Heritage Gardens Program

Heritage Gardens Program

Heritage Garden"One of the chief charms of Rockford is to be found in its pleasant gardens, fruitful orchards and the wealth of shrubbery which adorns the gardens of its residents. Scarcely a home can be found, however limited the extent of ground belonging to it, that cannot exhibit its thrifty fruit trees, luxuriant strawberry patches, gay flower beds and tasty groups of shrubbery: until it has been suggested that Rockford may with propriety be christened and known hereafter as the “Floral City." – Rockford City Directory and County Gazetteer 1869

Our 19th Century Historic Gardens

Northern Illinois has a long tradition of attractive landscapes and lush gardens. In an effort to preserve this heritage, Midway Village Museum has recreated historic gardens in the village using 19th century garden designs, structures, ornamentation and heirloom plants. Eight heirloom gardens along with ten acres of restored natural areas reflect various aspects of turn- of- the -century living and provide the visitor with a unique glimpse of plant varieties seldom seen today. Interpreters in authentic period clothing also use these plants for historic cooking demonstrations, craft projects and decorating. It is our hope that, in addition to the buildings and artifacts of the village, the gardens will help transport you to a time when flowers had a language of their own and neighbors lingered on front porches enjoying the fragrance of sweet peas and honeysuckle.

In addition to the cultivated garden areas, Midway Village Museum is actively engaged in prairie restoration. When the first settlers arrived in Northern Illinois, 22 million acres of prairie dominated the landscape and gave Illinois its nickname, the Prairie State. Today only a fraction of the original prairie survives. An ongoing program aimed at restoring this unique biological community began in 2005. The creation of a native wetland on our museum campus earned the Superior Achievement Award from the Illinois Association of Museums in 2006.

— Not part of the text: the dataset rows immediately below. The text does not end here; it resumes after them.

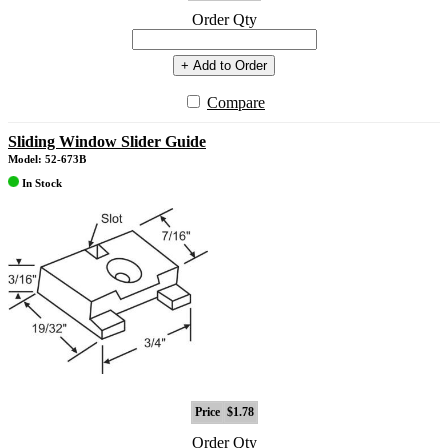
Order Qty
+ Add to Order
Compare
Sliding Window Slider Guide
Model: 52-673B
In Stock
Price
$1.78
Order Qty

Mission of the Heritage Garden Program
The mission of the Heritage Garden Program at Midway Village Museum is to be committed to the continuing research and development of gardens that will more accurately reflect the cultural landscape of the period 1890-1910, allow for interactive opportunities for the visitor and enhance the grounds of the museum.

The Heritage Gardens would not exist without the help of dedicated volunteers. For those interested in helping with the gardens, please see our Volunteer area.

Tours of Midway Village Museum’s 10 Heritage Gardens are also available by appointment. Tours are approximately an hour in length. Cost is $8 per adult and $5 students (ages 5 – 17). Call 815-397-9112, ext. 111, or use our convenient online form to request a tour.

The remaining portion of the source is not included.